= Kamulangu =

Folk song (Congo)

Kamulangu is a Luba folk song sung in the Tshiluba language. It has an associated traditional dance.

== Summary ==
Kamulangu is sung in the Tshiluba language. The song (and its dance) is about the birth of a child who unifies the tribes of a region and brings an end to a drought. The word kamulangu translates as "fecundity" or "pregnancy". The central lyrics are as follows:

| Kamulangu wa kamulangu'ee, kamulangu |
| Kamulagu matumba dikumi'ee, |
| Kamulangu, matumbee, wayiyoyi wee |
| Bukwa bisambee vwakunwayi nuvwa kumona |
| Mudi Mikombu wabanya mpeta ya bena Maweja, |
| Wa ndomba, kamulangu'ee lele, kamulangu |
| Wa ndomba, kamulangu'ee lele, kamulangu |

== History ==
Kamulangu began as a song of praise for a tribal chief named Kamulangu, but then was used in children's theatre before being appropriated as a popular Christmas song. During Mobutu Sese Seko's rule over the Congo it was sung in praise of him, and its dance achieved national popularity.

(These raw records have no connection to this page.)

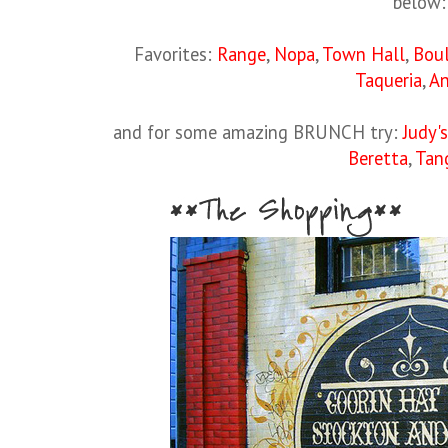
below:
Favorites:
Range
,
Nopa
,
Town Hall
,
Bou
Taqueria
,
An
and for some amazing BRUNCH try:
Judy's
Beretta
,
Tan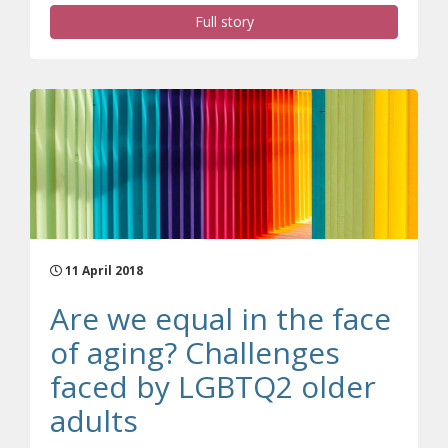
Full story
11 April 2018
Are we equal in the face
of aging? Challenges
faced by LGBTQ2 older
adults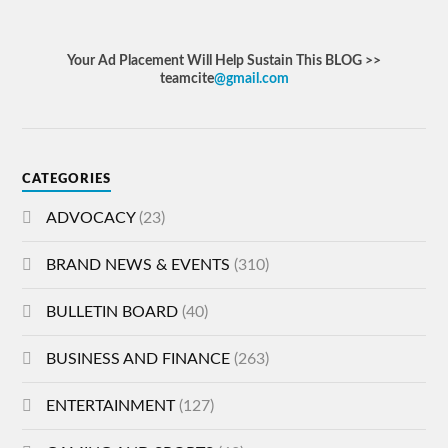
Your Ad Placement Will Help Sustain This BLOG >>
teamcite
@gmail.com
CATEGORIES
ADVOCACY
(23)
BRAND NEWS & EVENTS
(310)
BULLETIN BOARD
(40)
BUSINESS AND FINANCE
(263)
ENTERTAINMENT
(127)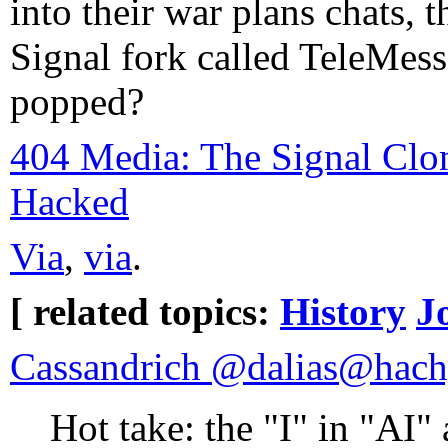
into their war plans chats, 
Signal fork called TeleMess
popped?
404 Media: The Signal Cl
Hacked
Via
,
via
.
[ related topics:
History
J
Cassandrich @dalias@hach
Hot take: the "I" in "AI" 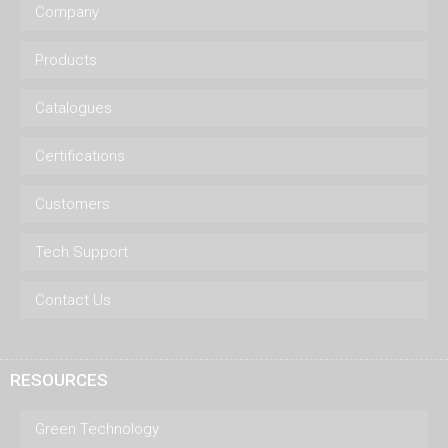
Company
Products
Catalogues
Certifications
Customers
Tech Support
Contact Us
RESOURCES
Green Technology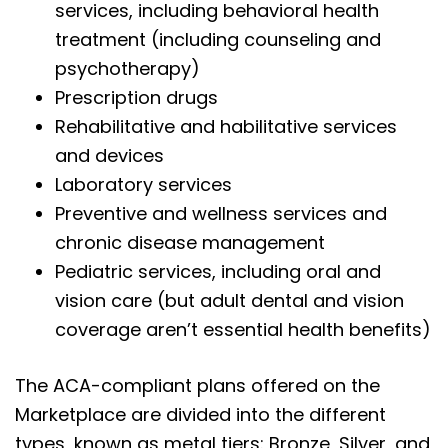
services, including behavioral health
treatment (including counseling and
psychotherapy)
Prescription drugs
Rehabilitative and habilitative services
and devices
Laboratory services
Preventive and wellness services and
chronic disease management
Pediatric services, including oral and
vision care (but adult dental and vision
coverage aren’t essential health benefits)
The ACA-compliant plans offered on the
Marketplace are divided into the different
types, known as metal tiers: Bronze, Silver, and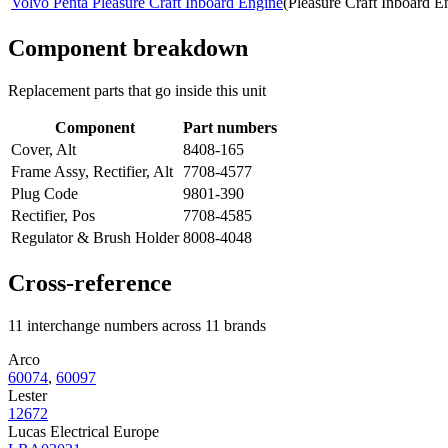
Volvo Penta Pleasure Craft Inboard Engine
(
Pleasure Craft Inboard E
Component breakdown
Replacement parts that go inside this unit
Component
Part numbers
Cover, Alt
8408-165
Frame Assy, Rectifier, Alt
7708-4577
Plug Code
9801-390
Rectifier, Pos
7708-4585
Regulator & Brush Holder
8008-4048
Cross-reference
11 interchange numbers across 11 brands
Arco
60074
,
60097
Lester
12672
Lucas Electrical Europe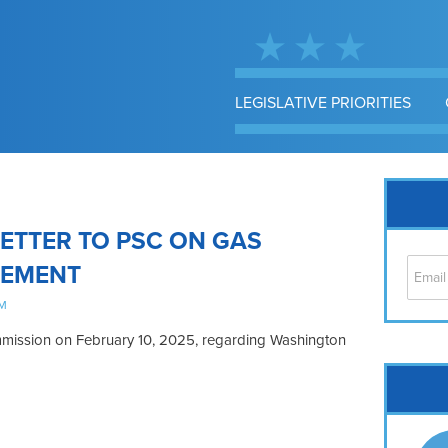
LEGISLATIVE PRIORITIES
ETTER TO PSC ON GAS
CEMENT
AM
Commission on February 10, 2025, regarding Washington
Cap
No
Hil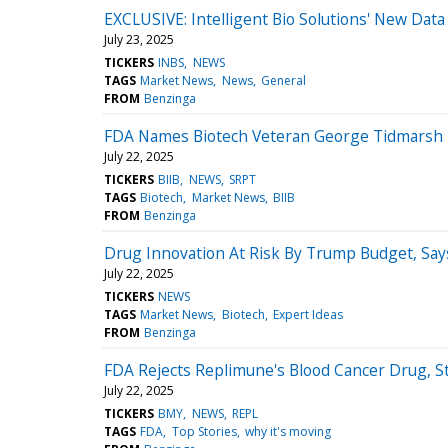
EXCLUSIVE: Intelligent Bio Solutions' New Data
July 23, 2025
TICKERS
INBS
NEWS
TAGS
Market News
News
General
FROM
Benzinga
FDA Names Biotech Veteran George Tidmarsh T
July 22, 2025
TICKERS
BIIB
NEWS
SRPT
TAGS
Biotech
Market News
BIIB
FROM
Benzinga
Drug Innovation At Risk By Trump Budget, Say
July 22, 2025
TICKERS
NEWS
TAGS
Market News
Biotech
Expert Ideas
FROM
Benzinga
FDA Rejects Replimune's Blood Cancer Drug, S
July 22, 2025
TICKERS
BMY
NEWS
REPL
TAGS
FDA
Top Stories
why it's moving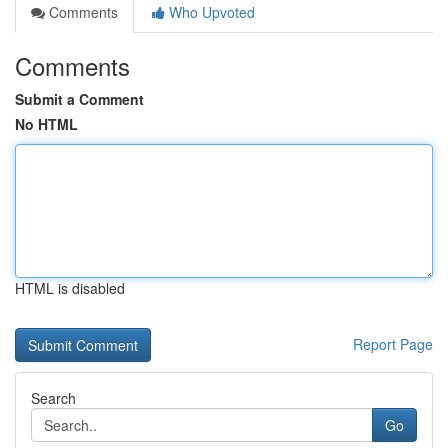
Comments
Who Upvoted
Comments
Submit a Comment
No HTML
HTML is disabled
Report Page
Search
Go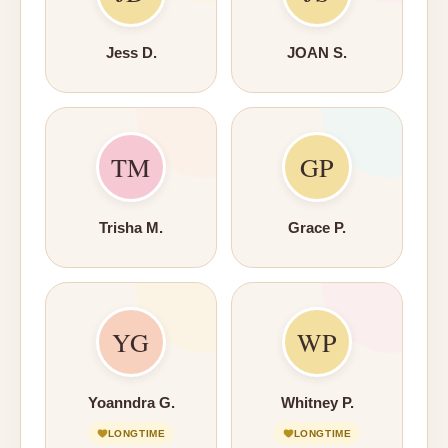
Jess D.
JOAN S.
TM
GP
Trisha M.
Grace P.
YG
WP
Yoanndra G.
Whitney P.
LONGTIME
LONGTIME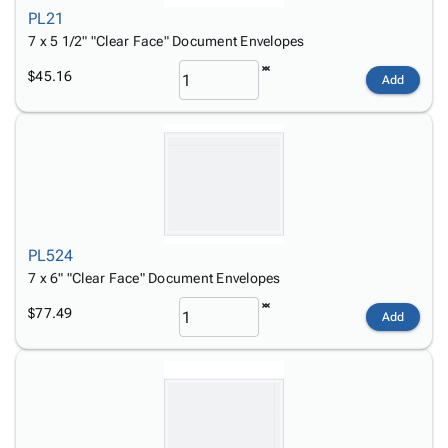
PL21
7 x 5 1/2" "Clear Face" Document Envelopes
$45.16
Add
PL524
7 x 6" "Clear Face" Document Envelopes
$77.49
Add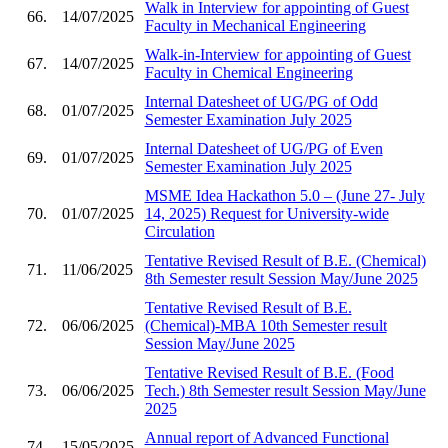
Walk in Interview for appointing of Guest
66.
14/07/2025
Faculty in Mechanical Engineering
Walk-in-Interview for appointing of Guest
67.
14/07/2025
Faculty in Chemical Engineering
Internal Datesheet of UG/PG of Odd
68.
01/07/2025
Semester Examination July 2025
Internal Datesheet of UG/PG of Even
69.
01/07/2025
Semester Examination July 2025
MSME Idea Hackathon 5.0 – (June 27- July
70.
01/07/2025
14, 2025) Request for University-wide
Circulation
Tentative Revised Result of B.E. (Chemical)
71.
11/06/2025
8th Semester result Session May/June 2025
Tentative Revised Result of B.E.
72.
06/06/2025
(Chemical)-MBA 10th Semester result
Session May/June 2025
Tentative Revised Result of B.E. (Food
73.
06/06/2025
Tech.) 8th Semester result Session May/June
2025
Annual report of Advanced Functional
74.
15/05/2025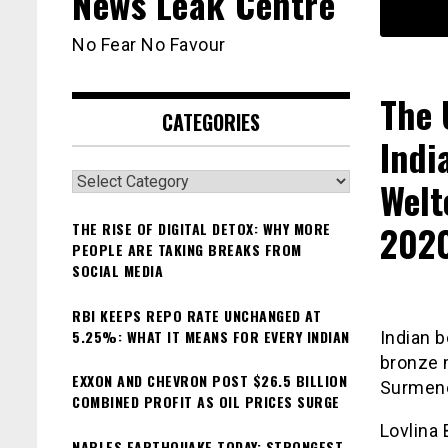
News Leak Centre
No Fear No Favour
The 
CATEGORIES
Indi
Categories
Welt
202
THE RISE OF DIGITAL DETOX: WHY MORE
PEOPLE ARE TAKING BREAKS FROM
SOCIAL MEDIA
RBI KEEPS REPO RATE UNCHANGED AT
5.25%: WHAT IT MEANS FOR EVERY INDIAN
Indian 
bronze 
EXXON AND CHEVRON POST $26.5 BILLION
Surmene
COMBINED PROFIT AS OIL PRICES SURGE
Lovlina
NAPLES EARTHQUAKE TODAY: STRONGEST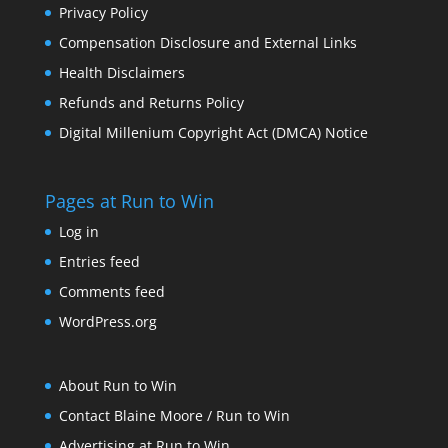
Privacy Policy
Compensation Disclosure and External Links
Health Disclaimers
Refunds and Returns Policy
Digital Millenium Copyright Act (DMCA) Notice
Pages at Run to Win
Log in
Entries feed
Comments feed
WordPress.org
About Run to Win
Contact Blaine Moore / Run to Win
Advertising at Run to Win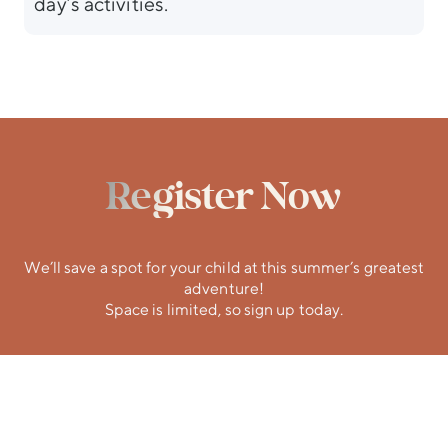
day’s activities.
Register Now
We’ll save a spot for your child at this summer’s greatest
adventure!
Space is limited, so sign up today.
Participant
Volunteer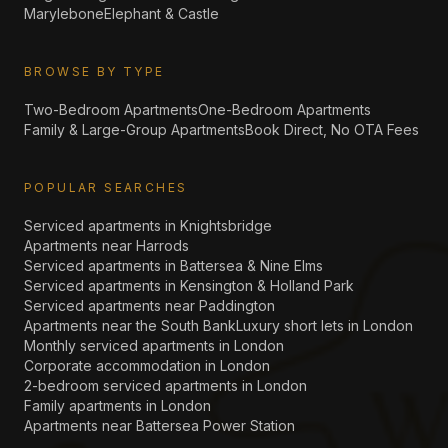
Marylebone
Elephant & Castle
BROWSE BY TYPE
Two-Bedroom Apartments
One-Bedroom Apartments
Family & Large-Group Apartments
Book Direct, No OTA Fees
POPULAR SEARCHES
Serviced apartments in Knightsbridge
Apartments near Harrods
Serviced apartments in Battersea & Nine Elms
Serviced apartments in Kensington & Holland Park
Serviced apartments near Paddington
Apartments near the South Bank
Luxury short lets in London
Monthly serviced apartments in London
Corporate accommodation in London
2-bedroom serviced apartments in London
Family apartments in London
Apartments near Battersea Power Station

In the late 1960s the musical genre Soukous emerged in the Congo. Congolese musicians noted the likeness of Soukous dances to traditional movements, so they began recording traditional songs to Soukous rhythms, among them Kamulangu. In 1970 guitarist Nico Kasanda wrote a variant of the song, recorded it with his band, Orchestre African Fiesta Sukisa, and released it to much success in Kinshasa. Tabu Ley Rochereau and his Orchestre Afrisa International released their own popular version two years later.